**Saved entries:**
◇ ◇ ◇ ◇ ◇ ◇ ◇

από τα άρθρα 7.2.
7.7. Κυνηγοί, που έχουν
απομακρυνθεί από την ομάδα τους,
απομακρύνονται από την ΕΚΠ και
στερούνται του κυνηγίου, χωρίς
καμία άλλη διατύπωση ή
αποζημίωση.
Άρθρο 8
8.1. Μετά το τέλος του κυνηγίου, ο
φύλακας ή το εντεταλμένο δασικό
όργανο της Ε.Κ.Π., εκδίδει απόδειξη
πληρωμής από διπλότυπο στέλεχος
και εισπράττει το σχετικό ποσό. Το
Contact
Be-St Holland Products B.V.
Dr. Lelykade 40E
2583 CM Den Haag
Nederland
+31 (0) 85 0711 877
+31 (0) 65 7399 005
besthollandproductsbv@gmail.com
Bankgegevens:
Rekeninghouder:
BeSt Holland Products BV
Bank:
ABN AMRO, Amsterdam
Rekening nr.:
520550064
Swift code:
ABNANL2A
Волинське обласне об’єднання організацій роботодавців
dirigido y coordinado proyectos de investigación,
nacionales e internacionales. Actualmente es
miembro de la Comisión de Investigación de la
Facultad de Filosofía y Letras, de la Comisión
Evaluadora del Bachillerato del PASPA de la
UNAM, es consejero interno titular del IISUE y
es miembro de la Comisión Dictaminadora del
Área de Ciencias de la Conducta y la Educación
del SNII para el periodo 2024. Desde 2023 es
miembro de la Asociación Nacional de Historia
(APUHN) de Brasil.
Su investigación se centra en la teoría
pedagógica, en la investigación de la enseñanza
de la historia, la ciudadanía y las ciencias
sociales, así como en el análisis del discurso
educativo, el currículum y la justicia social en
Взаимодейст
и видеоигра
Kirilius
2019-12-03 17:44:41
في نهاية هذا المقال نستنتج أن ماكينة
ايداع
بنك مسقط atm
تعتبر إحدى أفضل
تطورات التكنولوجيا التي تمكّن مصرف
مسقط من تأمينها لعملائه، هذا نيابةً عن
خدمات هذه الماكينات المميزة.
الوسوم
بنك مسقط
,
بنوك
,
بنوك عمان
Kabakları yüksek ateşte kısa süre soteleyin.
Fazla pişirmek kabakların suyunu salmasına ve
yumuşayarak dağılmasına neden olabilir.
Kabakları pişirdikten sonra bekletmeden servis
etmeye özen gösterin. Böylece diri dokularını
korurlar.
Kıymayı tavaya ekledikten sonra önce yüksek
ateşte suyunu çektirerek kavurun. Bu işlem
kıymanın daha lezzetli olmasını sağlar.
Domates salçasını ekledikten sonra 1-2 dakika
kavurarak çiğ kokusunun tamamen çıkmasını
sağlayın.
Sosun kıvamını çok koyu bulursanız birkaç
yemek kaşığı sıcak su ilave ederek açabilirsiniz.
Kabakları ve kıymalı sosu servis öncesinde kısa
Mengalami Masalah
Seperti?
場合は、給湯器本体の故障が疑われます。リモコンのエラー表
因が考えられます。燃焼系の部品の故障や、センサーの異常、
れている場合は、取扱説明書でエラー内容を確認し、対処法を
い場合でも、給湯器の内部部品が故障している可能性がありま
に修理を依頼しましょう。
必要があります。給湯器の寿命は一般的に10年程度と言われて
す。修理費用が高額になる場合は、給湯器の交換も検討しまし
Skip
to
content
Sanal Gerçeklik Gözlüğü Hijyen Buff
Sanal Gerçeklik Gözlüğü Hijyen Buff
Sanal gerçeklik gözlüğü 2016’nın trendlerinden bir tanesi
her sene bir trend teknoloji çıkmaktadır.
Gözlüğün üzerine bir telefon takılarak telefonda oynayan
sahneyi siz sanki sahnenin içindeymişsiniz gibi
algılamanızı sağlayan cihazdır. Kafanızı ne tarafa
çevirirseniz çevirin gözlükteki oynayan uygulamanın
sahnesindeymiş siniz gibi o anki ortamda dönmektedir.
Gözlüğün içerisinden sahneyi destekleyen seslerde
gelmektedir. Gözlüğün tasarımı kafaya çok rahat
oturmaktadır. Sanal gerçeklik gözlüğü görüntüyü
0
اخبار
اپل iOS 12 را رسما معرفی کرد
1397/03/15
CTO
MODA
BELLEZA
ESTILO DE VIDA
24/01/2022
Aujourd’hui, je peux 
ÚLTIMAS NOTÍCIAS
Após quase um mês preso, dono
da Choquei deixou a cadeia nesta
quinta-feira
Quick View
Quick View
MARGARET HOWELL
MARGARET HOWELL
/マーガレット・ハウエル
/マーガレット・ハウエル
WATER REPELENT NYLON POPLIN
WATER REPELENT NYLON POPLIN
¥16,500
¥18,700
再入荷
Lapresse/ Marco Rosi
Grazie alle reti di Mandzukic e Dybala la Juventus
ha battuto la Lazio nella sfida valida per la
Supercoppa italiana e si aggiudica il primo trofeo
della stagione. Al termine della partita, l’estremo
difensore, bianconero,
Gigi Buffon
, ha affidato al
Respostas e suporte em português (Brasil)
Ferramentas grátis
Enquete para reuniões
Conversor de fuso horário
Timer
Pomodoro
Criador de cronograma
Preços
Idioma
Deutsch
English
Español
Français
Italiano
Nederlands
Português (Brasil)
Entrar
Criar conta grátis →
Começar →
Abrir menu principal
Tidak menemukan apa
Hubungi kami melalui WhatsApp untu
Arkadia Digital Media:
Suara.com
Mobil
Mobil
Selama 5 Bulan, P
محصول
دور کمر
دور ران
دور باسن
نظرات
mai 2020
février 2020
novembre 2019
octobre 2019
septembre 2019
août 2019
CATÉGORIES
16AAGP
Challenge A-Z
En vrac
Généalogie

◇ ◇ ◇ ◇ ◇ ◇ ◇

**Required action:** Copy out each line above, character for character.

**Written answer:**
από τα άρθρα 7.2.
7.7. Κυνηγοί, που έχουν
απομακρυνθεί από την ομάδα τους,
απομακρύνονται από την ΕΚΠ και
στερούνται του κυνηγίου, χωρίς
καμία άλλη διατύπωση ή
αποζημίωση.
Άρθρο 8
8.1. Μετά το τέλος του κυνηγίου, ο
φύλακας ή το εντεταλμένο δασικό
όργανο της Ε.Κ.Π., εκδίδει απόδειξη
πληρωμής από διπλότυπο στέλεχος
και εισπράττει το σχετικό ποσό. Το
Contact
Be-St Holland Products B.V.
Dr. Lelykade 40E
2583 CM Den Haag
Nederland
+31 (0) 85 0711 877
+31 (0) 65 7399 005
besthollandproductsbv@gmail.com
Bankgegevens:
Rekeninghouder:
BeSt Holland Products BV
Bank:
ABN AMRO, Amsterdam
Rekening nr.:
520550064
Swift code:
ABNANL2A
Волинське обласне об’єднання організацій роботодавців
dirigido y coordinado proyectos de investigación,
nacionales e internacionales. Actualmente es
miembro de la Comisión de Investigación de la
Facultad de Filosofía y Letras, de la Comisión
Evaluadora del Bachillerato del PASPA de la
UNAM, es consejero interno titular del IISUE y
es miembro de la Comisión Dictaminadora del
Área de Ciencias de la Conducta y la Educación
del SNII para el periodo 2024. Desde 2023 es
miembro de la Asociación Nacional de Historia
(APUHN) de Brasil.
Su investigación se centra en la teoría
pedagógica, en la investigación de la enseñanza
de la historia, la ciudadanía y las ciencias
sociales, así como en el análisis del discurso
educativo, el currículum y la justicia social en
Взаимодейст
и видеоигра
Kirilius
2019-12-03 17:44:41
في نهاية هذا المقال نستنتج أن ماكينة
ايداع
بنك مسقط atm
تعتبر إحدى أفضل
تطورات التكنولوجيا التي تمكّن مصرف
مسقط من تأمينها لعملائه، هذا نيابةً عن
خدمات هذه الماكينات المميزة.
الوسوم
بنك مسقط
,
بنوك
,
بنوك عمان
Kabakları yüksek ateşte kısa süre soteleyin.
Fazla pişirmek kabakların suyunu salmasına ve
yumuşayarak dağılmasına neden olabilir.
Kabakları pişirdikten sonra bekletmeden servis
etmeye özen gösterin. Böylece diri dokularını
korurlar.
Kıymayı tavaya ekledikten sonra önce yüksek
ateşte suyunu çektirerek kavurun. Bu işlem
kıymanın daha lezzetli olmasını sağlar.
Domates salçasını ekledikten sonra 1-2 dakika
kavurarak çiğ kokusunun tamamen çıkmasını
sağlayın.
Sosun kıvamını çok koyu bulursanız birkaç
yemek kaşığı sıcak su ilave ederek açabilirsiniz.
Kabakları ve kıymalı sosu servis öncesinde kısa
Mengalami Masalah
Seperti?
場合は、給湯器本体の故障が疑われます。リモコンのエラー表
因が考えられます。燃焼系の部品の故障や、センサーの異常、
れている場合は、取扱説明書でエラー内容を確認し、対処法を
い場合でも、給湯器の内部部品が故障している可能性がありま
に修理を依頼しましょう。
必要があります。給湯器の寿命は一般的に10年程度と言われて
す。修理費用が高額になる場合は、給湯器の交換も検討しまし
Skip
to
content
Sanal Gerçeklik Gözlüğü Hijyen Buff
Sanal Gerçeklik Gözlüğü Hijyen Buff
Sanal gerçeklik gözlüğü 2016’nın trendlerinden bir tanesi
her sene bir trend teknoloji çıkmaktadır.
Gözlüğün üzerine bir telefon takılarak telefonda oynayan
sahneyi siz sanki sahnenin içindeymişsiniz gibi
algılamanızı sağlayan cihazdır. Kafanızı ne tarafa
çevirirseniz çevirin gözlükteki oynayan uygulamanın
sahnesindeymiş siniz gibi o anki ortamda dönmektedir.
Gözlüğün içerisinden sahneyi destekleyen seslerde
gelmektedir. Gözlüğün tasarımı kafaya çok rahat
oturmaktadır. Sanal gerçeklik gözlüğü görüntüyü
0
اخبار
اپل iOS 12 را رسما معرفی کرد
1397/03/15
CTO
MODA
BELLEZA
ESTILO DE VIDA
24/01/2022
Aujourd’hui, je peux 
ÚLTIMAS NOTÍCIAS
Após quase um mês preso, dono
da Choquei deixou a cadeia nesta
quinta-feira
Quick View
Quick View
MARGARET HOWELL
MARGARET HOWELL
/マーガレット・ハウエル
/マーガレット・ハウエル
WATER REPELENT NYLON POPLIN
WATER REPELENT NYLON POPLIN
¥16,500
¥18,700
再入荷
Lapresse/ Marco Rosi
Grazie alle reti di Mandzukic e Dybala la Juventus
ha battuto la Lazio nella sfida valida per la
Supercoppa italiana e si aggiudica il primo trofeo
della stagione. Al termine della partita, l’estremo
difensore, bianconero,
Gigi Buffon
, ha affidato al
Respostas e suporte em português (Brasil)
Ferramentas grátis
Enquete para reuniões
Conversor de fuso horário
Timer
Pomodoro
Criador de cronograma
Preços
Idioma
Deutsch
English
Español
Français
Italiano
Nederlands
Português (Brasil)
Entrar
Criar conta grátis →
Começar →
Abrir menu principal
Tidak menemukan apa
Hubungi kami melalui WhatsApp untu
Arkadia Digital Media:
Suara.com
Mobil
Mobil
Selama 5 Bulan, P
محصول
دور کمر
دور ران
دور باسن
نظرات
mai 2020
février 2020
novembre 2019
octobre 2019
septembre 2019
août 2019
CATÉGORIES
16AAGP
Challenge A-Z
En vrac
Généalogie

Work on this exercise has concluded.